SEOUL (Reuters) - Marcello Lippi tasted success in the world’s most prestigious club competition, the European Champions League, with Juventus 17 years ago and the Italian says winning the Asian equivalent with Chinese side Guangzhou would be no less of an achievement.

Italian coach Marcello Lippi (L) talks with Barbara Berlusconi, the daughter of Italian Prime Minister Silvio Berlusconi, before of the Italian Serie A soccer match between AC Milan and Palermo at San Siro stadium in Milan November 10, 2010. REUTERS/Giorgio Perottino/Files

Lippi, who also coached Italy to victory at the 2006 World Cup, has won back-to-back titles in the Chinese Super League and his side face FC Seoul in South Korea on Saturday in the first leg of the AFC Champions League final.

The 65-year-old told reporters in Seoul on Friday that he had watched his side grow since joining them in May last year and that he wanted to repay Chinese fans for their support.

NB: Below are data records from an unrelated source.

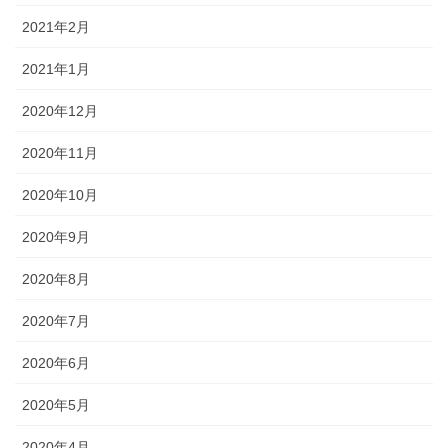
2021年2月
2021年1月
2020年12月
2020年11月
2020年10月
2020年9月
2020年8月
2020年7月
2020年6月
2020年5月
2020年4月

“I give (the AFC Champions League) a lot of importance,” said Lippi, who would be the first coach to win both the AFC and UEFA Champions League titles.

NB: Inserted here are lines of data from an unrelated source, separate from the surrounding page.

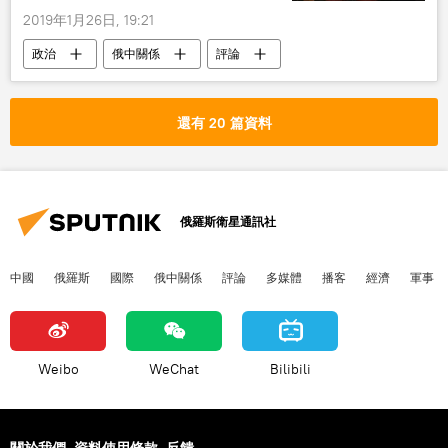
2019年1月26日, 19:21
政治
俄中關係
評論
中俄建交70週年
中國
俄羅斯
還有 20 篇資料
俄羅斯衛星通訊社
中國
俄羅斯
國際
俄中關係
評論
多媒體
播客
經濟
軍事
Weibo
WeChat
Bilibili
關於我們
資料使用條款
反饋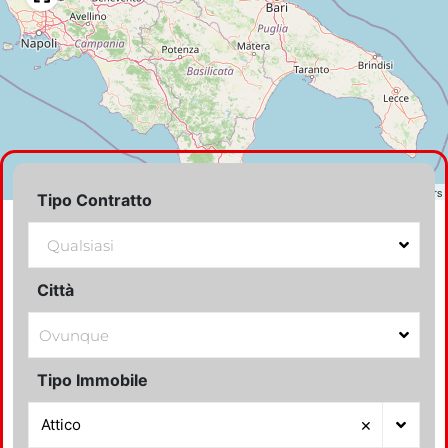
LEAFLET
|
©
OPENSTREETMAP
contributors
Tipo Contratto
Città
Tipo Immobile
×
Attico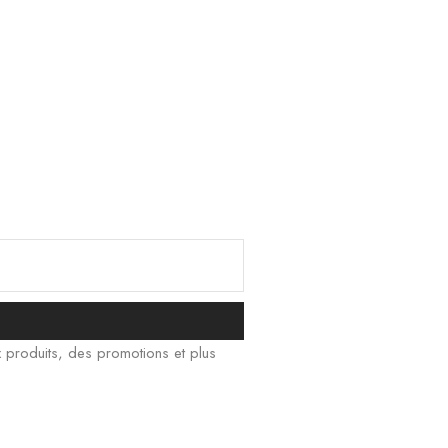
한국어
日本語
বাংলা
Русский
Bahasa Indonesia
简体中文
हिन्दी
اردو
Tiếng Việt
x produits, des promotions et plus
Português
Italiano
Deutsch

“Not only are we talking about the tournament, but also because I’ve been with this team for two years now and I’ve seen them psychologically and physically grow and the team is much more organised.

“I also appreciate a lot of the support that the fans give us back at home for any sort of tournament we take part in.

“I would give it a lot of importance to win this tournament. I won the UEFA Champions League and this would be at an equal level.”


Lippi said there were many aspects to the AFC Champions League final that he had to get used to.

“This is my first time having to play the final over two games, so it’s something different for me,” said Lippi, adding that he was less than satisfied with the training facilities offered to his side in Seoul.

“It’s the first time in 30 years of my career that I’ve had something like this happen to me,” said Lippi, who joked that his team had to practice in their hotel lobby.

“It’s my fifth final in the champions league, whether it’s European or Asian and I’ve never had such a problem.”

Guangzhou are the first Chinese side to make it to the final of the region’s top club competition since 1998 when Dalian Wanda lost out to Korea’s Pohang Steelers.

South Korean teams have a great record in the competition, appearing in the final for the last five years and winning three of the last four trophies.

“In the AFC Champions League Guangzhou have done very well and they have brought up the level of Asian club football,” said FC Seoul coach Choi Yong-soo.

“But we have a great tradition and great team spirit and I’m sure we’ll play well. I’m expecting a lot of support from our fans and hopefully that will push us towards a win tomorrow.

“K-League sides do well in the Champions League, we have very good players and coaches and when we aim to achieve something, we are confident of achieving that.

“The K-League is very strong in Asia and we have very good teams. Ahead of any game a little bit of pressure is a good thing, but we’re comfortable.”

The return leg in Guangzhou will be played on November 9.